Sloppy arithmetic proves useful for computer chip

Graphic: Christine Daniloff

Ask a computer to add 100 and 100, and
its answer will be 200. But what if it sometimes answered 202, and sometimes
199, or any other number within about 1% of the correct answer?

Arithmetic circuits that returned such
imprecise answers would be much smaller than those in today’s computers. They
would consume less power, and many more of them could fit on a single chip,
greatly increasing the number of calculations it could perform at once. The
question is how useful those imprecise calculations would be.

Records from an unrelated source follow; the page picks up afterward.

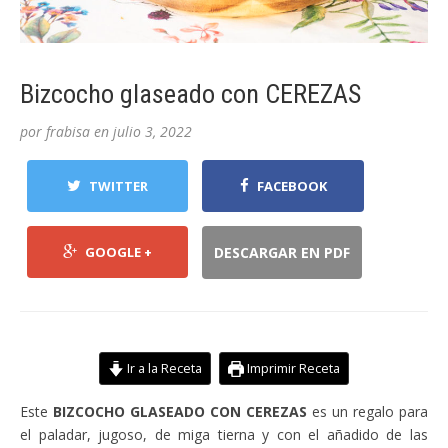
Bizcocho glaseado con CEREZAS
por
frabisa
en
julio 3, 2022
TWITTER
FACEBOOK
GOOGLE +
DESCARGAR EN PDF
Ir a la Receta
Imprimir Receta
Este
BIZCOCHO GLASEADO CON CEREZAS
es un regalo para
el paladar, jugoso, de miga tierna y con el añadido de las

If early results of a research project
at MIT are any indication, the answer is, surprisingly useful. About a year
ago, Joseph Bates, an adjunct professor of computer science at Carnegie Mellon
Univ., was giving a presentation at MIT and found himself talking to Deb Roy, a
researcher at MIT’s Media Lab. Three years earlier, before the birth of his
son, Roy had
outfitted his home with 11 video cameras and 14 microphones, intending to flesh
out what he calls the “surprisingly incomplete and biased observational data”
about human speech acquisition. Data about a child’s interactions with both its
caregivers and its environment could help confirm or refute a number of
competing theories in developmental psychology. But combing through more than
100,000 hours of video for, say, every instance in which either a child or its
caregivers says “ball,” together with all the child’s interactions with actual balls,
is a daunting task for human researchers and artificial-intelligence systems
alike. Bates had designed a chip that could perform tens of thousands of
simultaneous calculations using sloppy arithmetic and was looking for
applications that leant themselves to it.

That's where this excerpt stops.